Selama empat hari ke depan, mulai 18 hingga 21 April 2026, wilayah ini diprediksi dilanda gelombang tinggi yang berpotensi membahayakan aktivitas pelayaran.
Prakirawan dari Badan Meteorologi, Klimatologi, dan Geofisika (BMKG), Siti Fadhilatunnisa mengungkapkan, peningkatan kecepatan angin terjadi di sejumlah perairan selatan Jabar, khususnya di wilayah Sukabumi, Cianjur, dan Garut.
Dampaknya, tinggi gelombang di perairan selatan Jawa Barat diperkirakan mencapai 1,2 hingga 2,5 meter. Kondisi ini berpotensi terjadi sejak pagi hari selama periode tersebut.
"Perairan Sukabumi, Garut, Pangandaran, Cianjur dan Tasikmalaya," kata Siti dalam keterangannya, Jumat (17/4/2026).

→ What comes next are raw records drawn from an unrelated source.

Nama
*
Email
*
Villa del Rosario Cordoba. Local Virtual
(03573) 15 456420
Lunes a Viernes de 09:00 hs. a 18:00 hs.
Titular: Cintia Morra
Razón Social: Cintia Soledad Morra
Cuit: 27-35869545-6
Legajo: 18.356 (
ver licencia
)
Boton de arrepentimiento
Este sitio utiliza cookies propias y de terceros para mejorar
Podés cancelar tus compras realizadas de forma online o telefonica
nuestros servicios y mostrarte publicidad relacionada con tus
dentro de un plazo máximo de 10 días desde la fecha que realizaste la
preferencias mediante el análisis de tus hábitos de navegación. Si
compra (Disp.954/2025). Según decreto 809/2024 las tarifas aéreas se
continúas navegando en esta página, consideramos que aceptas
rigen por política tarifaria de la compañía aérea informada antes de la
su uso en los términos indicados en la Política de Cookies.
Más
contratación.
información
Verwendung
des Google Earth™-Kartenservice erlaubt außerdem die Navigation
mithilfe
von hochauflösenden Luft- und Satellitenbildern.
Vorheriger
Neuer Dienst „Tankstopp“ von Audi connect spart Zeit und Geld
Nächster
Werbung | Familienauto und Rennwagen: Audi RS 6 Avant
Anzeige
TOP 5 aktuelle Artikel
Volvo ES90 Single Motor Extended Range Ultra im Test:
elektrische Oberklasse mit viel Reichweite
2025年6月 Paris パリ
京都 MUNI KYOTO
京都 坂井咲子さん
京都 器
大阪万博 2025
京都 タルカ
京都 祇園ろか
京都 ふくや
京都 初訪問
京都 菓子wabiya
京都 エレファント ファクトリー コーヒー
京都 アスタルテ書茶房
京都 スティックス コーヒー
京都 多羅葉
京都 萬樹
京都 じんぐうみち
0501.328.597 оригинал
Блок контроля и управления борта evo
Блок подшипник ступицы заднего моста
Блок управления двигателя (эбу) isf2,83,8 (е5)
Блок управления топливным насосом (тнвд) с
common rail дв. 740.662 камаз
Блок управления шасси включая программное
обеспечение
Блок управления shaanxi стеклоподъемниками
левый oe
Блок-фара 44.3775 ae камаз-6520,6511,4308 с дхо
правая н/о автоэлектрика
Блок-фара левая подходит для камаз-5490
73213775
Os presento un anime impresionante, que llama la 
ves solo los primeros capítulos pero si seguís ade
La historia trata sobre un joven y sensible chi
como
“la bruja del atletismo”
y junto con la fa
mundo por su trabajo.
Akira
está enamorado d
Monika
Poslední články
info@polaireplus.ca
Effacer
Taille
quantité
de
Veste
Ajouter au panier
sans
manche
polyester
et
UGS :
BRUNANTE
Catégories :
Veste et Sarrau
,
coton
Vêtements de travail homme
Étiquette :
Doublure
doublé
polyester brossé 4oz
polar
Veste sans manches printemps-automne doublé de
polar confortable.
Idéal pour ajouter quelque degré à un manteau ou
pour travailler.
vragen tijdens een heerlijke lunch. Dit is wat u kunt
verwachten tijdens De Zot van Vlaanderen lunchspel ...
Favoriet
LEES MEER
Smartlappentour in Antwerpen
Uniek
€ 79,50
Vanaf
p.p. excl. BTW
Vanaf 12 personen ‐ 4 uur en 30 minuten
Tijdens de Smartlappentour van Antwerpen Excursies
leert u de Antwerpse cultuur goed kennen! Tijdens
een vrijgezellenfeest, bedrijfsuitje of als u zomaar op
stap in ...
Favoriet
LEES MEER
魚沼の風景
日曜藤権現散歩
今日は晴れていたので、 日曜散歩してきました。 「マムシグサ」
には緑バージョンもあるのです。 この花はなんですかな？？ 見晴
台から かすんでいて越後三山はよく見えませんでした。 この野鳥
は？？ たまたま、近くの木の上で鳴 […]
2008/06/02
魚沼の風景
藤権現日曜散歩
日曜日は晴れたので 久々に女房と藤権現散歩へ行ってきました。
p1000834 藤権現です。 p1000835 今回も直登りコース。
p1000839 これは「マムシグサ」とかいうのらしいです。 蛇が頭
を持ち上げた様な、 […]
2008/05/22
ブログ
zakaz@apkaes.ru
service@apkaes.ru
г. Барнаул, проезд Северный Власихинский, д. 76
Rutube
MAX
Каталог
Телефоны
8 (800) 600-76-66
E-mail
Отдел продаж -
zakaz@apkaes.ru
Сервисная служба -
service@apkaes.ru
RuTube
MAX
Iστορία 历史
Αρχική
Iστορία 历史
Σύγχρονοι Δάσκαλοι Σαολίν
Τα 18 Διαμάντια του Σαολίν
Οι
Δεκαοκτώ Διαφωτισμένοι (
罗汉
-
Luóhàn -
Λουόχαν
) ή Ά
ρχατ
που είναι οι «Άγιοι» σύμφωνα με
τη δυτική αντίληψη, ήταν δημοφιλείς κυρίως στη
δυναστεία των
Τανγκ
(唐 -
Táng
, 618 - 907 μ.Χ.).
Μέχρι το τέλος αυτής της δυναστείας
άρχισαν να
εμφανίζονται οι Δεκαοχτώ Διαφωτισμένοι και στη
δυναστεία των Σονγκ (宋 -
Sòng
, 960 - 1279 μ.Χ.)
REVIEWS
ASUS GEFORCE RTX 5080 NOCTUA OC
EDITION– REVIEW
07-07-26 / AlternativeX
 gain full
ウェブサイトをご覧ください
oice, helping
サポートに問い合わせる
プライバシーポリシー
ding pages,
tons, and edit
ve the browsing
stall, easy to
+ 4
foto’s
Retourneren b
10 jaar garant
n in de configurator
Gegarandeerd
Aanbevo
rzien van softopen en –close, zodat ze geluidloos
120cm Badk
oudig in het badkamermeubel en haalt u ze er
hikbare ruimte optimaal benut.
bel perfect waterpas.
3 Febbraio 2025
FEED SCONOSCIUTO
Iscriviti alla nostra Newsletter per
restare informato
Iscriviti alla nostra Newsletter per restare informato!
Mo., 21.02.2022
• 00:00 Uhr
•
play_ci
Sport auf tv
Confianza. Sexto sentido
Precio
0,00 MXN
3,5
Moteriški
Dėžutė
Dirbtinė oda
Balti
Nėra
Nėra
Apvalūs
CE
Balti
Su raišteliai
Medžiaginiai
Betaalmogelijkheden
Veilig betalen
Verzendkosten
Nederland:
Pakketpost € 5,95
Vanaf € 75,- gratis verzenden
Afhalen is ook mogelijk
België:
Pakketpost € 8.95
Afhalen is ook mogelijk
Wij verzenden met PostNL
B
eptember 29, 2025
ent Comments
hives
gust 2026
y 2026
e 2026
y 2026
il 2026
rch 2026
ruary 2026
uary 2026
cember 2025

BMKG menegaskan, kondisi gelombang tinggi ini berisiko terhadap keselamatan pelayaran, terutama bagi nelayan yang menggunakan perahu kecil. Risiko meningkat apabila kecepatan angin mencapai 15 knot dan tinggi gelombang menyentuh 1,25 meter.
"Berisiko terhadap keselamatan pelayaran. Perahu nelayan apabila kecepatan angin 15 knot dan tinggi gelombang mencapai 1,25 meter," sambungnya.
Tak hanya itu, kapal tongkang juga diminta meningkatkan kewaspadaan. Potensi bahaya dapat terjadi jika kecepatan angin mencapai 16 knot dengan tinggi gelombang sekitar 1,5 meter.
BMKG mengimbau nelayan, operator kapal, serta masyarakat di wilayah pesisir selatan Jawa Barat untuk terus memantau perkembangan informasi cuaca dan mengutamakan keselamatan selama beraktivitas di laut.